Он отвернулся, и его лицо внезапно стало замкнутым и непроницаемым.

– Первым делом нам пробили кокпит. Я на время ослеп от разлетевшихся осколков. Потом в нас попали еще раз, пуля прошла сквозь мой нагрудник и застряла в позвоночнике. Это все.

В его голосе опять зазвучала горечь, но теперь Серена не стала пытаться встряхнуть Чака. Вместо этого она с сожалением произнесла:

– Пожалуй, пора попросить вашу матушку поторопиться с ужином. Через полчаса я уезжаю.

Чак продолжал сидеть отвернувшись, чтобы Серена не заметила тревоги, которая внезапно охватила его.

– Уже поздно, чтобы ехать в Нью-Йорк.
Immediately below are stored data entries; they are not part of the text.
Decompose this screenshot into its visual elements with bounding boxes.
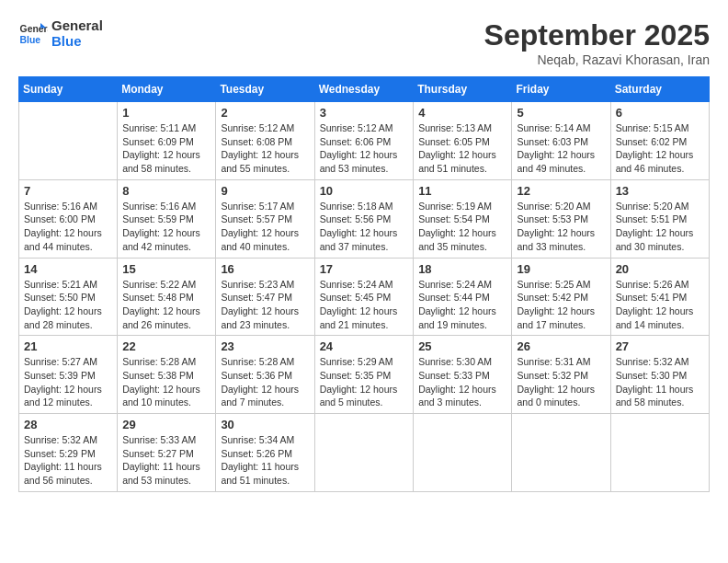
- day-number: 27: [616, 339, 704, 353]
- day-info: Sunrise: 5:28 AM Sunset: 5:36 PM Dayligh…: [221, 355, 309, 409]
- calendar-week-2: 7Sunrise: 5:16 AM Sunset: 6:00 PM Daylig…: [19, 179, 710, 258]
- day-info: Sunrise: 5:24 AM Sunset: 5:45 PM Dayligh…: [320, 278, 409, 332]
- day-number: 8: [122, 184, 210, 198]
- calendar-cell: 3Sunrise: 5:12 AM Sunset: 6:06 PM Daylig…: [314, 102, 414, 180]
- calendar-cell: 9Sunrise: 5:17 AM Sunset: 5:57 PM Daylig…: [216, 179, 314, 258]
- calendar-cell: [19, 102, 118, 180]
- day-number: 24: [320, 339, 409, 353]
- calendar-cell: 17Sunrise: 5:24 AM Sunset: 5:45 PM Dayli…: [314, 258, 414, 336]
- day-info: Sunrise: 5:20 AM Sunset: 5:53 PM Dayligh…: [517, 200, 605, 254]
- day-number: 9: [221, 184, 309, 198]
- calendar-cell: 24Sunrise: 5:29 AM Sunset: 5:35 PM Dayli…: [314, 336, 414, 414]
- calendar-week-3: 14Sunrise: 5:21 AM Sunset: 5:50 PM Dayli…: [19, 258, 710, 336]
- day-number: 4: [418, 106, 506, 120]
- calendar-cell: 21Sunrise: 5:27 AM Sunset: 5:39 PM Dayli…: [19, 336, 118, 414]
- calendar-cell: 29Sunrise: 5:33 AM Sunset: 5:27 PM Dayli…: [118, 414, 216, 492]
- calendar-cell: 7Sunrise: 5:16 AM Sunset: 6:00 PM Daylig…: [19, 179, 118, 258]
- day-info: Sunrise: 5:16 AM Sunset: 5:59 PM Dayligh…: [122, 200, 210, 254]
- day-info: Sunrise: 5:25 AM Sunset: 5:42 PM Dayligh…: [517, 278, 605, 332]
- day-number: 16: [221, 262, 309, 276]
- calendar-cell: [414, 414, 512, 492]
- weekday-header-row: SundayMondayTuesdayWednesdayThursdayFrid…: [19, 77, 710, 102]
- calendar-cell: 8Sunrise: 5:16 AM Sunset: 5:59 PM Daylig…: [118, 179, 216, 258]
- title-section: September 2025 Neqab, Razavi Khorasan, I…: [484, 18, 710, 67]
- calendar-cell: 14Sunrise: 5:21 AM Sunset: 5:50 PM Dayli…: [19, 258, 118, 336]
- day-number: 11: [418, 184, 506, 198]
- logo-line2: Blue: [51, 34, 103, 50]
- day-number: 15: [122, 262, 210, 276]
- day-info: Sunrise: 5:30 AM Sunset: 5:33 PM Dayligh…: [418, 355, 506, 409]
- day-info: Sunrise: 5:14 AM Sunset: 6:03 PM Dayligh…: [517, 121, 605, 176]
- day-number: 17: [320, 262, 409, 276]
- calendar-cell: 27Sunrise: 5:32 AM Sunset: 5:30 PM Dayli…: [610, 336, 709, 414]
- day-info: Sunrise: 5:22 AM Sunset: 5:48 PM Dayligh…: [122, 278, 210, 332]
- day-info: Sunrise: 5:13 AM Sunset: 6:05 PM Dayligh…: [418, 121, 506, 176]
- calendar-cell: 6Sunrise: 5:15 AM Sunset: 6:02 PM Daylig…: [610, 102, 709, 180]
- calendar-week-4: 21Sunrise: 5:27 AM Sunset: 5:39 PM Dayli…: [19, 336, 710, 414]
- day-info: Sunrise: 5:34 AM Sunset: 5:26 PM Dayligh…: [221, 433, 309, 488]
- calendar-cell: 15Sunrise: 5:22 AM Sunset: 5:48 PM Dayli…: [118, 258, 216, 336]
- day-info: Sunrise: 5:24 AM Sunset: 5:44 PM Dayligh…: [418, 278, 506, 332]
- day-number: 7: [24, 184, 112, 198]
- calendar-cell: 22Sunrise: 5:28 AM Sunset: 5:38 PM Dayli…: [118, 336, 216, 414]
- day-number: 25: [418, 339, 506, 353]
- day-number: 14: [24, 262, 112, 276]
- calendar-cell: [314, 414, 414, 492]
- day-number: 2: [221, 106, 309, 120]
- calendar-cell: 28Sunrise: 5:32 AM Sunset: 5:29 PM Dayli…: [19, 414, 118, 492]
- calendar-cell: 12Sunrise: 5:20 AM Sunset: 5:53 PM Dayli…: [512, 179, 610, 258]
- calendar-week-5: 28Sunrise: 5:32 AM Sunset: 5:29 PM Dayli…: [19, 414, 710, 492]
- weekday-header-thursday: Thursday: [414, 77, 512, 102]
- day-number: 12: [517, 184, 605, 198]
- calendar-cell: 19Sunrise: 5:25 AM Sunset: 5:42 PM Dayli…: [512, 258, 610, 336]
- calendar-cell: 18Sunrise: 5:24 AM Sunset: 5:44 PM Dayli…: [414, 258, 512, 336]
- calendar-cell: 23Sunrise: 5:28 AM Sunset: 5:36 PM Dayli…: [216, 336, 314, 414]
- calendar-cell: 1Sunrise: 5:11 AM Sunset: 6:09 PM Daylig…: [118, 102, 216, 180]
- calendar-cell: 11Sunrise: 5:19 AM Sunset: 5:54 PM Dayli…: [414, 179, 512, 258]
- day-number: 18: [418, 262, 506, 276]
- day-info: Sunrise: 5:23 AM Sunset: 5:47 PM Dayligh…: [221, 278, 309, 332]
- day-info: Sunrise: 5:28 AM Sunset: 5:38 PM Dayligh…: [122, 355, 210, 409]
- day-info: Sunrise: 5:29 AM Sunset: 5:35 PM Dayligh…: [320, 355, 409, 409]
- day-number: 22: [122, 339, 210, 353]
- day-number: 19: [517, 262, 605, 276]
- day-info: Sunrise: 5:12 AM Sunset: 6:08 PM Dayligh…: [221, 121, 309, 176]
- day-number: 28: [24, 418, 112, 431]
- calendar-cell: 4Sunrise: 5:13 AM Sunset: 6:05 PM Daylig…: [414, 102, 512, 180]
- day-info: Sunrise: 5:18 AM Sunset: 5:56 PM Dayligh…: [320, 200, 409, 254]
- calendar-cell: 10Sunrise: 5:18 AM Sunset: 5:56 PM Dayli…: [314, 179, 414, 258]
- day-info: Sunrise: 5:12 AM Sunset: 6:06 PM Dayligh…: [320, 121, 409, 176]
- day-number: 20: [616, 262, 704, 276]
- calendar-cell: 5Sunrise: 5:14 AM Sunset: 6:03 PM Daylig…: [512, 102, 610, 180]
- calendar-body: 1Sunrise: 5:11 AM Sunset: 6:09 PM Daylig…: [19, 102, 710, 492]
- weekday-header-saturday: Saturday: [610, 77, 709, 102]
- day-number: 1: [122, 106, 210, 120]
- calendar-cell: 26Sunrise: 5:31 AM Sunset: 5:32 PM Dayli…: [512, 336, 610, 414]
- day-info: Sunrise: 5:26 AM Sunset: 5:41 PM Dayligh…: [616, 278, 704, 332]
- day-number: 6: [616, 106, 704, 120]
- day-info: Sunrise: 5:32 AM Sunset: 5:30 PM Dayligh…: [616, 355, 704, 409]
- day-info: Sunrise: 5:33 AM Sunset: 5:27 PM Dayligh…: [122, 433, 210, 488]
- logo-line1: General: [51, 18, 103, 34]
- day-info: Sunrise: 5:11 AM Sunset: 6:09 PM Dayligh…: [122, 121, 210, 176]
- calendar-header: SundayMondayTuesdayWednesdayThursdayFrid…: [19, 77, 710, 102]
- logo: General Blue General Blue: [18, 18, 103, 49]
- day-info: Sunrise: 5:19 AM Sunset: 5:54 PM Dayligh…: [418, 200, 506, 254]
- day-info: Sunrise: 5:20 AM Sunset: 5:51 PM Dayligh…: [616, 200, 704, 254]
- day-number: 26: [517, 339, 605, 353]
- weekday-header-friday: Friday: [512, 77, 610, 102]
- calendar-week-1: 1Sunrise: 5:11 AM Sunset: 6:09 PM Daylig…: [19, 102, 710, 180]
- calendar-cell: 16Sunrise: 5:23 AM Sunset: 5:47 PM Dayli…: [216, 258, 314, 336]
- calendar-table: SundayMondayTuesdayWednesdayThursdayFrid…: [18, 76, 710, 492]
- day-number: 13: [616, 184, 704, 198]
- calendar-cell: 20Sunrise: 5:26 AM Sunset: 5:41 PM Dayli…: [610, 258, 709, 336]
- calendar-cell: 25Sunrise: 5:30 AM Sunset: 5:33 PM Dayli…: [414, 336, 512, 414]
- day-number: 5: [517, 106, 605, 120]
- day-info: Sunrise: 5:32 AM Sunset: 5:29 PM Dayligh…: [24, 433, 112, 488]
- weekday-header-wednesday: Wednesday: [314, 77, 414, 102]
- calendar-cell: [512, 414, 610, 492]
- weekday-header-monday: Monday: [118, 77, 216, 102]
- day-number: 3: [320, 106, 409, 120]
- day-info: Sunrise: 5:17 AM Sunset: 5:57 PM Dayligh…: [221, 200, 309, 254]
- logo-icon: General Blue: [18, 19, 48, 49]
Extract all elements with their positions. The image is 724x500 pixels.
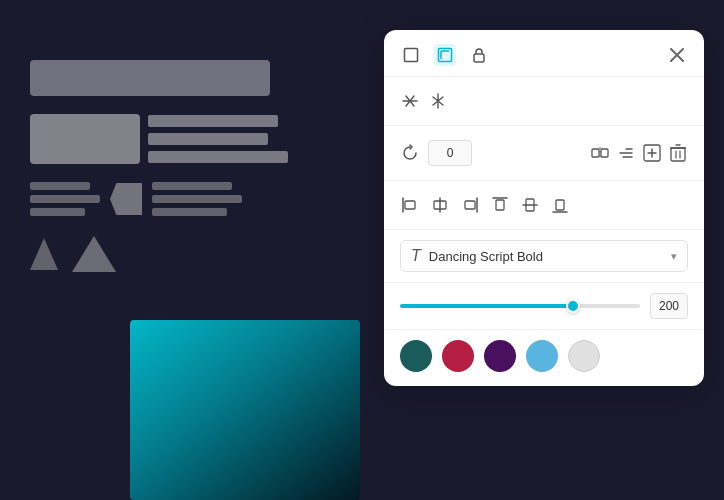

Может, переночуете у нас?

Серена заранее знала, что он предложит ей остаться.

– Нет, – ответила она. При других обстоятельствах она была бы рада принять приглашение. – Я и без того уронила честь жены военнопленного, весь вечер просидев с вами, попивая вино и покуривая «травку». Я не хочу окончательно подорвать свою репутацию в глазах вашей матери, напросившись на ночлег.

Чак повернул голову, встретился глазами с Сереной, и ее пронзило неведомое прежде чувство.

– Кайл говорил мне, что вы из тех женщин, которых ничуть не волнует чужое мнение. Что же до вашей репутации, то я никак не могу ей угрожать. Во всяком случае, в настоящее время.

Серена пропустила мимо ушей последнюю колкость и, выдавив улыбку, поднялась с кресла.

– И все же я не останусь, – чуть дрогнувшим голосом ответила она. – Я схожу к вашей матери и скажу, что мы готовы ужинать.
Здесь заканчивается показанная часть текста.